1) Can anyone advise if I need a small tie near the top of where each rafter pair meets? Pitch is 22° and 4.4m wide. 

2) What's the correct way of securing the 8" joist to the bottom of the 6" rafters?


----------



## kevinlightfoot (12 Nov 2018)

I don't think you need a collar tie but it would do no harm,as for fixing the rafters to the joists you could use nails but my preference would be a couple of Coach bolts at each joint the joists can be fixed to the wall plate using skew nails from each side.Hope this helps.Regards Kevin.


----------



## MikeG. (12 Nov 2018)

Not coach bolts, which are actually just a huge screw with a hex head, but ordinary bolts (or threaded rod)........otherwise Kevin's answer is fine. You only need one bolt at each end of the joist, where the centreline of the joist meets the centreline of the rafter. You don't need a collar tie unless your ridge is so twisted that you haven't been able to get decent fixings from the rafters into it.


----------



## Joe Shmoe (12 Nov 2018)

Thanks Gents. Perfect, much appreciated.


----------



## Phil Pascoe (12 Nov 2018)

MikeG.":2x0qrhfr said:


> Not coach bolts, which are actually just a huge screw with a hex head ...
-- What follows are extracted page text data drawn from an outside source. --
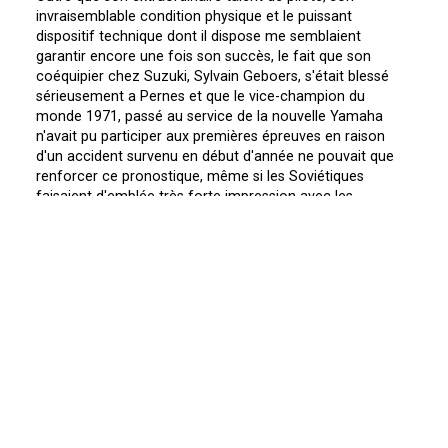
invraisemblable condition physique et le puissant
dispositif technique dont il dispose me semblaient
garantir encore une fois son succès, le fait que son
coéquipier chez Suzuki, Sylvain Geboers, s'était blessé
sérieusement a Pernes et que le vice-champion du
monde 1971, passé au service de la nouvelle Yamaha
n'avait pu participer aux premières épreuves en raison
d'un accident survenu en début d'année ne pouvait que
renforcer ce pronostique, même si les Soviétiques
faisaient d'emblée très forte impression avec les
nouvelles CZ.
Une semaine avant ce Grand Prix a Holice, dans le sable
de Markelo, le championnat du monde 250cc a assisté a
une nouvelle victoire de J.Robert, encore que S.Geboers,
très vite revenu en course, eut pris aussitôt la deuxième
place. Dès le premier quart de la confrontation 1972, il
apparaissait que l'affaire restait sans surprise et je me
suis demandé si, pour une fois, le championnat du monde
en 500cc n'allait pas se montrer plus passionnant a suivre
que son homologue en quart de litre.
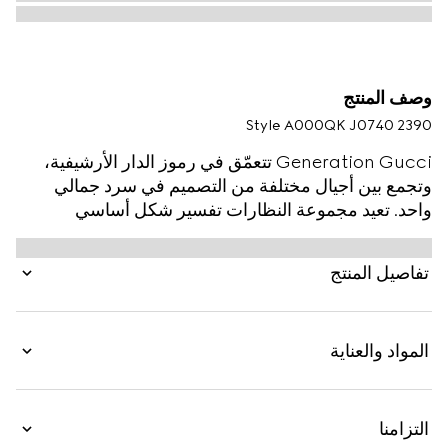
وصف المنتج
Style ‎A000QK J0740 2390
Generation Gucci تتعمّق في رموز الدار الأرشيفية،
وتجمع بين أجيال مختلفة من التصميم في سرد جمالي
واحد. تعيد مجموعة النظارات تفسير شكل أساسي
مستوحى من الطراز العتيق في هذا الطراز.
تفاصيل المنتج
المواد والعناية
التزامنا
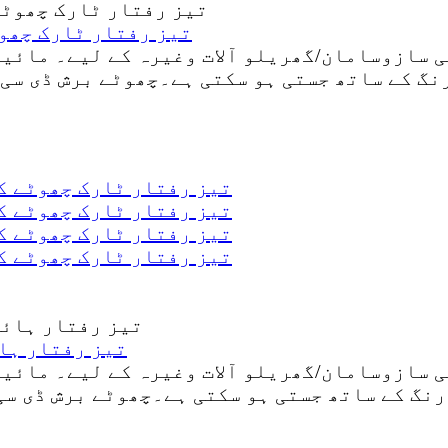
5v 12V 24V تیز رفتار ٹا
گ کے ساتھ جستی ہو سکتی ہے۔چھوٹے برش ڈی سی 
5v 12V 24V تیز رفتار ٹارک چھ
5v 12V 24V تیز رفتار ٹارک چھ
5v 12V 24V تیز رفتار ٹارک چھ
5v 12V 24V تیز رفتار ٹارک چھ
5v 12V 24V تیز ر
نگ کے ساتھ جستی ہو سکتی ہے۔چھوٹے برش ڈی سی 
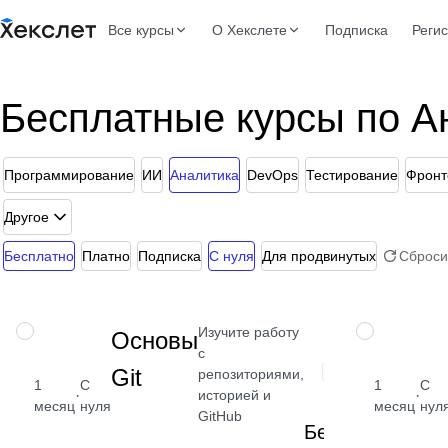
Все курсы
О Хекслете
Подписка
Реги
Бесплатные курсы по А
Программирование
ИИ
Аналитика
DevOps
Тестирование
Фронт
Другое
Бесплатно
Платно
Подписка
С нуля
Для продвинутых
Сброси
Изучите работу
НАВЫК
НАВЫК
Основы
с
Git
репозиториями,
1
С
1
С
·
·
историей и
месяц
нуля
месяц
нул
GitHub
Бесплатно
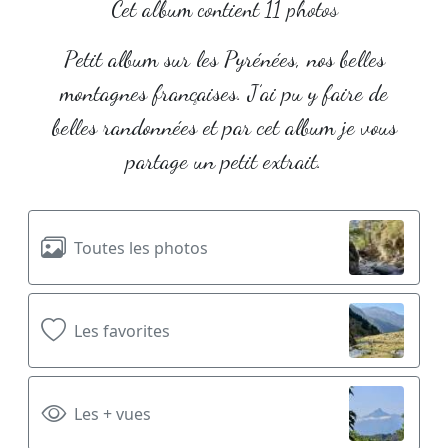
Cet album contient 11 photos
Petit album sur les Pyrénées, nos belles
montagnes françaises. J’ai pu y faire de
belles randonnées et par cet album je vous
partage un petit extrait.
Toutes les photos
Les favorites
Les + vues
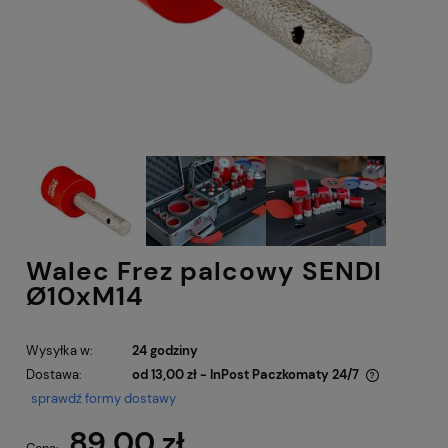
Walec Frez palcowy SENDI
Ø10xM14
Wysyłka w:
24 godziny
Dostawa:
od 13,00 zł
- InPost Paczkomaty 24/7
Cena nie zawiera ewentualnych kosztów płatności
sprawdź formy dostawy
89,00 zł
Sorry to be pedantic - that's a coach screw, not a coach bolt.


----------



## MikeG. (12 Nov 2018)

phil.p":37cwi1l2 said:


> .......Sorry to be pedantic.........



Pedantry is good. No need for apology.


----------



## kevinlightfoot (12 Nov 2018)

Yes coach bolts are what you need the reason I would use two is to help prevent any twisting of the joists or rafters and for the extra cost I prefer the belt and braces approach.As was suggested you don't want to use Coach screws for this job.Best regards Kevin.


----------



## topchippyles (12 Nov 2018)

Nailing is just fine,Millions of uk roofs are just nailed on and have stood for hundred years plus.Good 4 inch nails


----------